### WORK REQUEST
If a line below contains "nuclear", add it to your tally, then answer with the tally alone.
------------
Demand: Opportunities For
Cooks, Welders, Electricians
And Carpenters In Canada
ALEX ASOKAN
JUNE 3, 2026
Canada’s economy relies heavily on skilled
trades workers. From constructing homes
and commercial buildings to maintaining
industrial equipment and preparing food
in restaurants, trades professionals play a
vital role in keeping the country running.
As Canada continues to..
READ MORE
------------
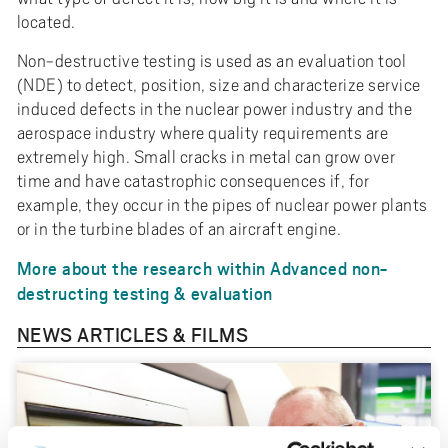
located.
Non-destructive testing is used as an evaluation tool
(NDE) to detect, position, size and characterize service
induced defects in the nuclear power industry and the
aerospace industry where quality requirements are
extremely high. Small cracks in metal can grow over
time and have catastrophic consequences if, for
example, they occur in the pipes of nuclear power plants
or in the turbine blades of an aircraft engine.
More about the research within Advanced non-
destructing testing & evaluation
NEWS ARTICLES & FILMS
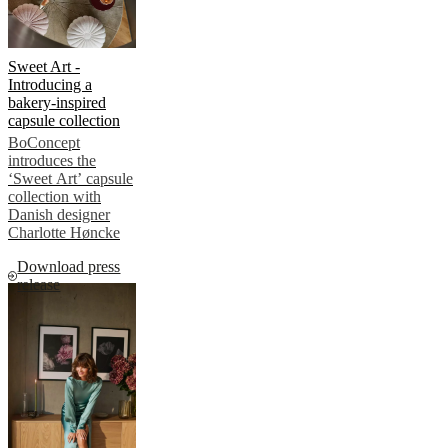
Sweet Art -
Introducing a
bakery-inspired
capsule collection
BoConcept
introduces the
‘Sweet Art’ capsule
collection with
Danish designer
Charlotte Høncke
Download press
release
------------
### ANSWER TO THIS EXERCISE
2